LLIA – An Audio-Driven Portrait Video Generation Framework Proposed by Meituan
What is LLIA?
LLIA (Low-Latency Interactive Avatars) is a real-time audio-driven portrait video generation framework developed by Meituan, based on diffusion models. The framework generates virtual avatars driven by audio input, supporting low-latency and high-fidelity real-time interaction. LLIA employs variable-length video generation technology to reduce initial video generation delay, combined with consistency model training strategies and model quantization techniques to significantly improve inference speed. LLIA supports controlling the avatar’s states (such as speaking, listening, idle) and fine-grained facial expression control through category labels, providing users with a smooth and natural interactive experience.
Main Features of LLIA
-
Real-time audio-driven portrait video generation: Generates corresponding portrait videos in real time based on audio input, synchronizing speech with expressions and movements.
-
Low-latency interaction: Achieves high frame rates (e.g., 78 FPS at 384×384 resolution) and low latency (e.g., 140 ms) on high-performance GPUs, suitable for real-time interactive scenarios.
-
Multi-state switching: Supports avatar state control via category labels, such as speaking, listening, and idle states, enabling natural avatar reactions to different contexts.
-
Facial expression control: Uses portrait animation techniques to modify the reference image’s expressions, enabling fine control of facial expressions in the generated video and enhancing avatar expressiveness.

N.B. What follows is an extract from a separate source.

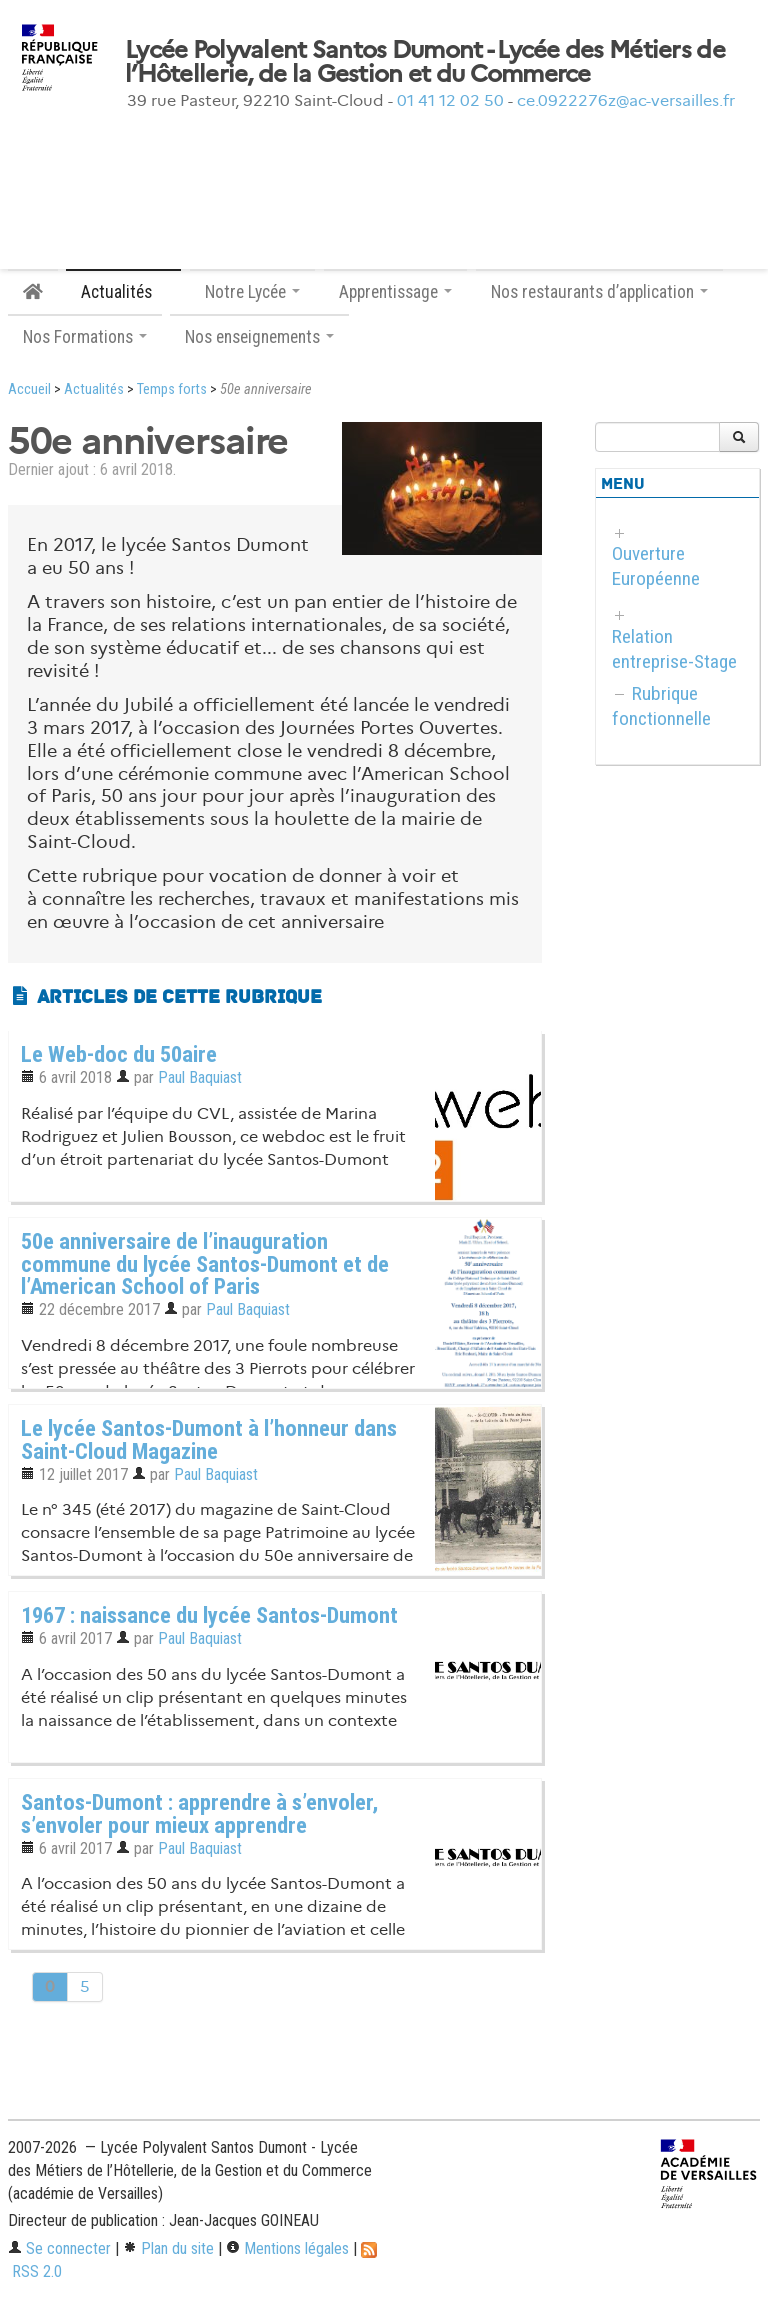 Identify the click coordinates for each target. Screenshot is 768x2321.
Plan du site (168, 2248)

Technical Principles of LLIA
-
Diffusion model framework: LLIA is built on diffusion models, leveraging their strong generation capability and high-fidelity output. Diffusion models generate images and videos by gradually removing noise step-by-step.
-
Variable-length video generation: Introduces a dynamic training strategy allowing the model to generate video clips of varying lengths during inference, reducing latency while maintaining video quality.
-
Consistency models: Incorporates consistency models and discriminators to achieve high-quality video generation with fewer sampling steps, significantly accelerating inference speed.
-
Model quantization and parallelization: Uses model quantization (e.g., INT8 quantization) and pipeline parallelism to further optimize inference performance and reduce computational resource requirements.
-
Conditional input and control: Based on category labels and portrait animation techniques, LLIA dynamically adjusts the avatar’s state and facial expressions according to audio features, achieving natural interactive effects.
-
High-quality datasets: Trained on over 100 hours of high-quality datasets, including open-source, web-collected, and synthetic data, enhancing model performance across diverse scenarios.
Project Links
-
Official website: https://meigen-ai.github.io/llia/
-
GitHub repository: https://github.com/MeiGen-AI/llia
-
arXiv technical paper: https://arxiv.org/pdf/2506.05806
Application Scenarios of LLIA
-
Virtual interviews: Generate virtual interviewers or candidates, providing real-time facial and gesture feedback to enhance realism and interactivity.
-
Mobile chatbots: Provide chatbots with vivid virtual avatars that generate expressions and movements in real time based on voice input, improving user interaction.
-
Virtual customer service: Create virtual customer service agents that respond to customer speech with natural expressions and gestures, enhancing customer satisfaction.
-
Online education: Generate virtual teachers or assistants that adjust expressions and movements according to teaching content and student feedback, boosting teaching interaction.
-
Virtual socializing: Generate virtual avatars for users that control expressions and movements based on voice, enabling more realistic and natural social experiences.